→ **What needs to be done**
Pictures excluded, copy every record that follows exactly as it appears.

------------------------------------------------------------

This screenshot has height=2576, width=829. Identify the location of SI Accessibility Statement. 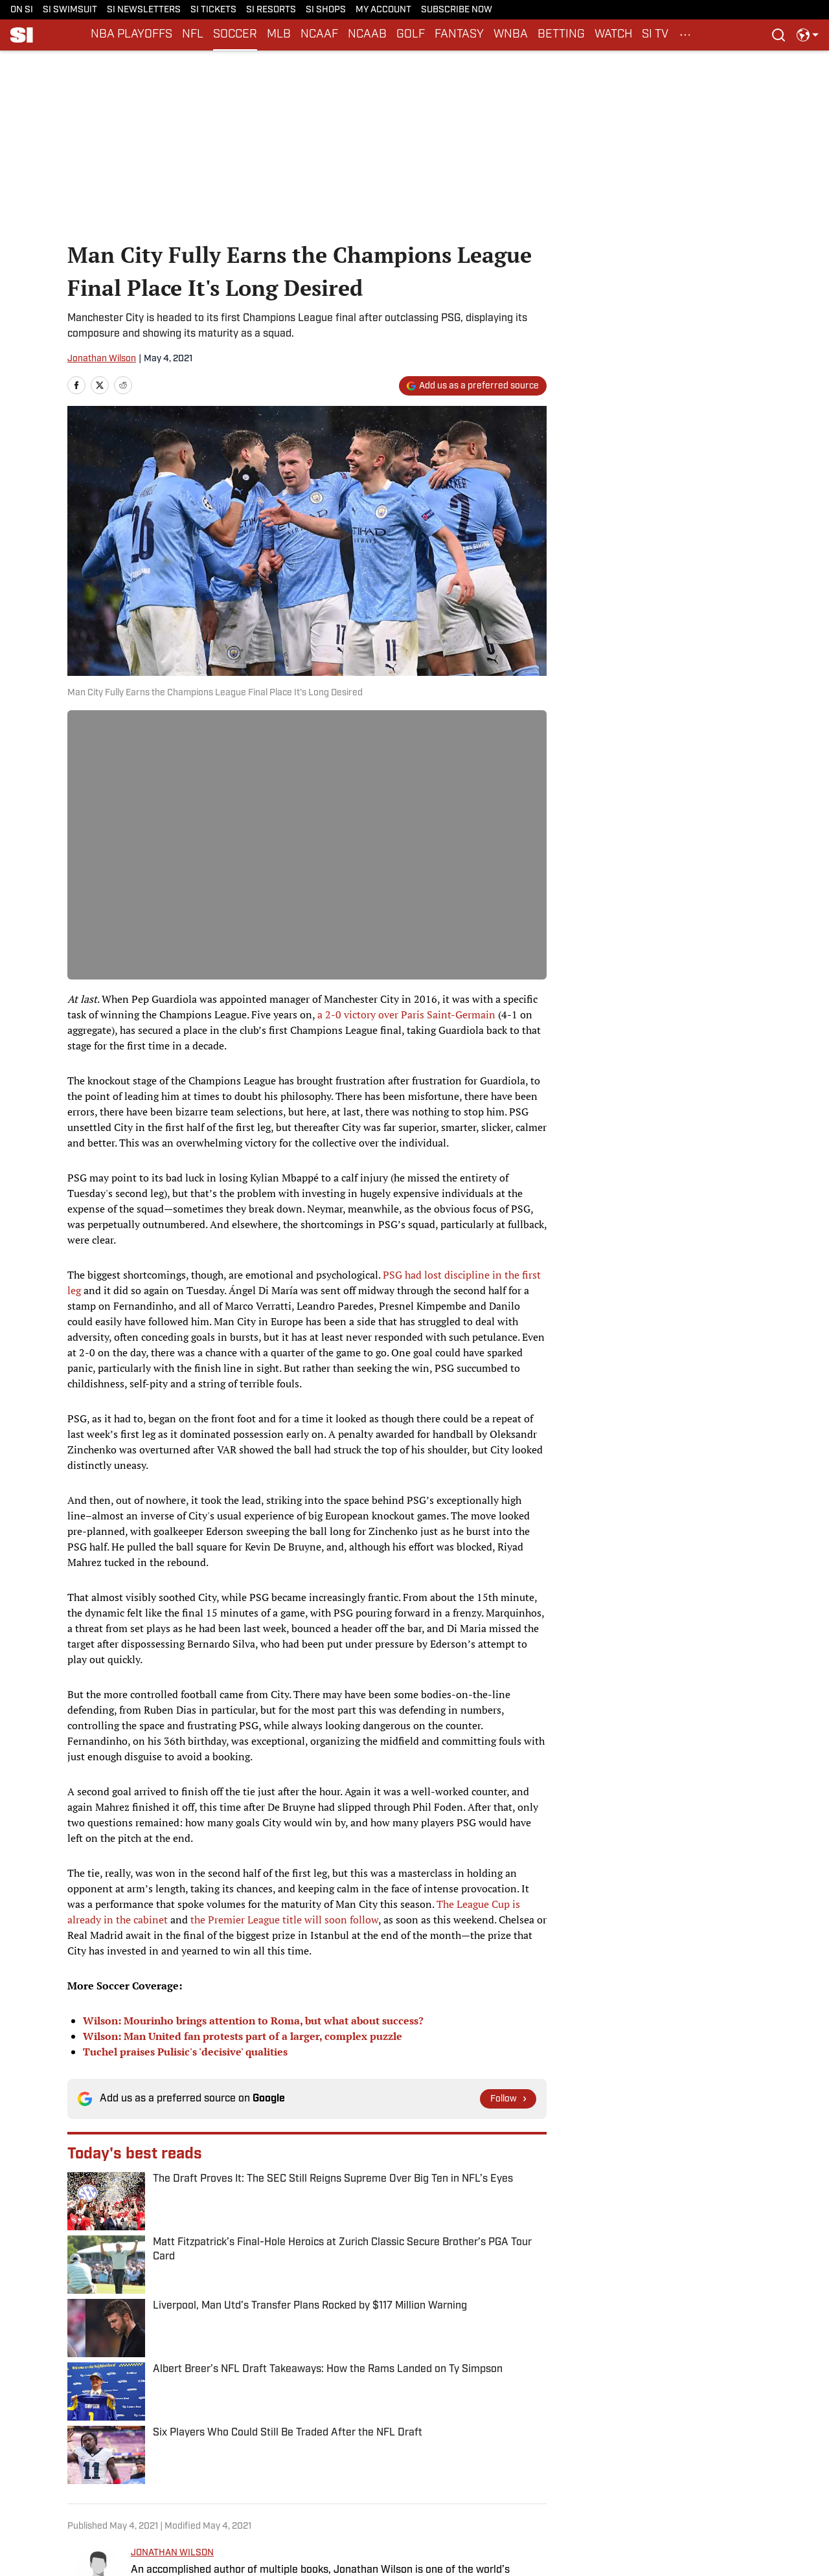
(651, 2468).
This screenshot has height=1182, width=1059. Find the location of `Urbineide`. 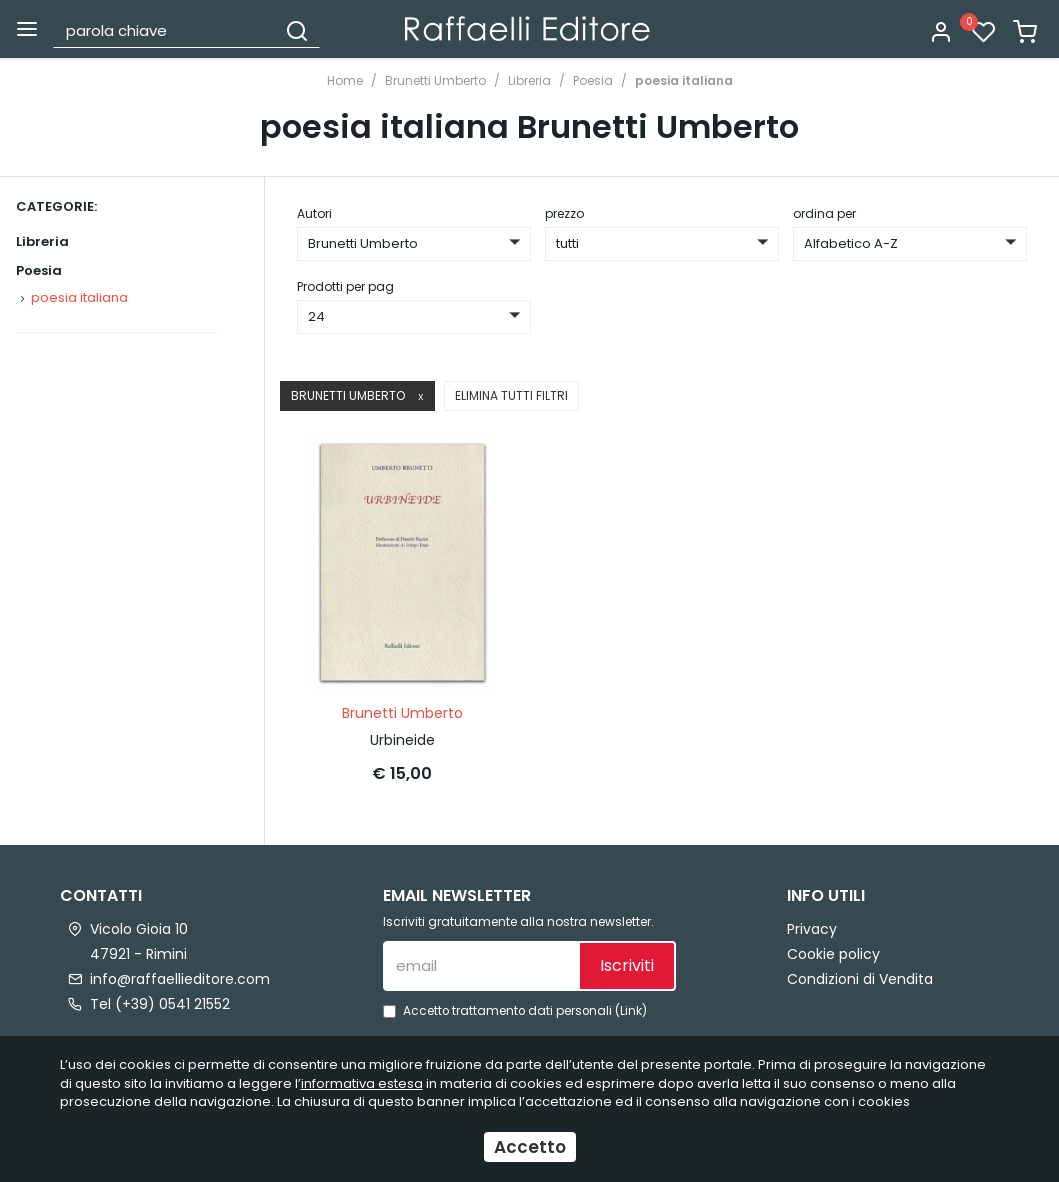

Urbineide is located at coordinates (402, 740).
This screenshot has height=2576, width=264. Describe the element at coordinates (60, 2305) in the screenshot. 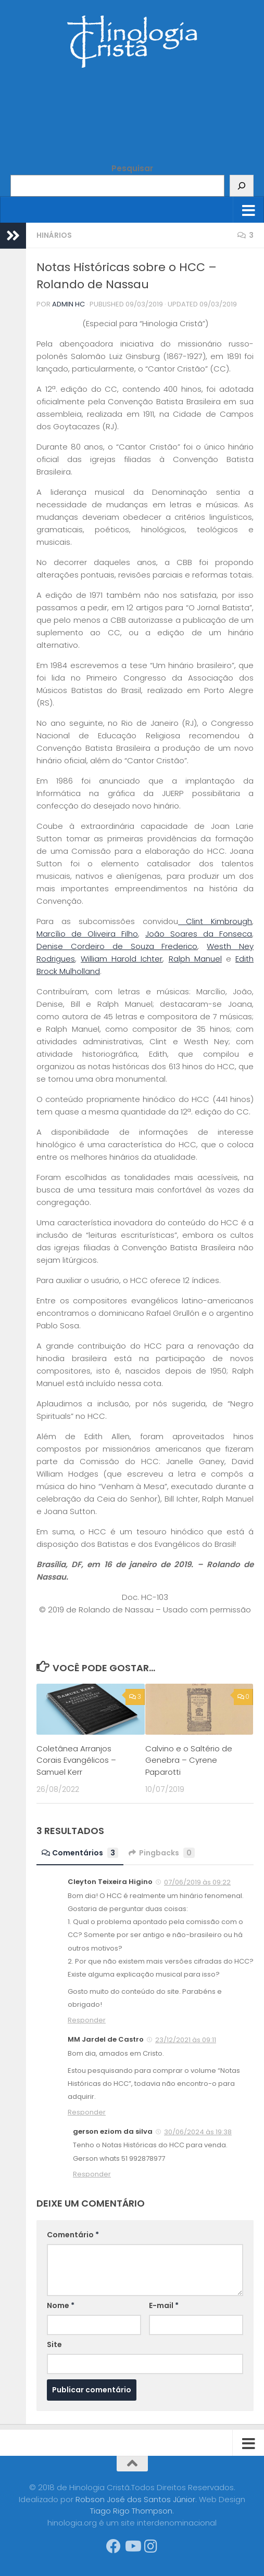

------------------------------------------------------------

→ **Problem solution**
This screenshot has height=2576, width=829. Identify the location of SI Accessibility Statement. 
(651, 2468).
This screenshot has height=1182, width=1059. Find the location of `Urbineide`. 

Urbineide is located at coordinates (402, 740).
This screenshot has height=2576, width=264. Describe the element at coordinates (60, 2305) in the screenshot. 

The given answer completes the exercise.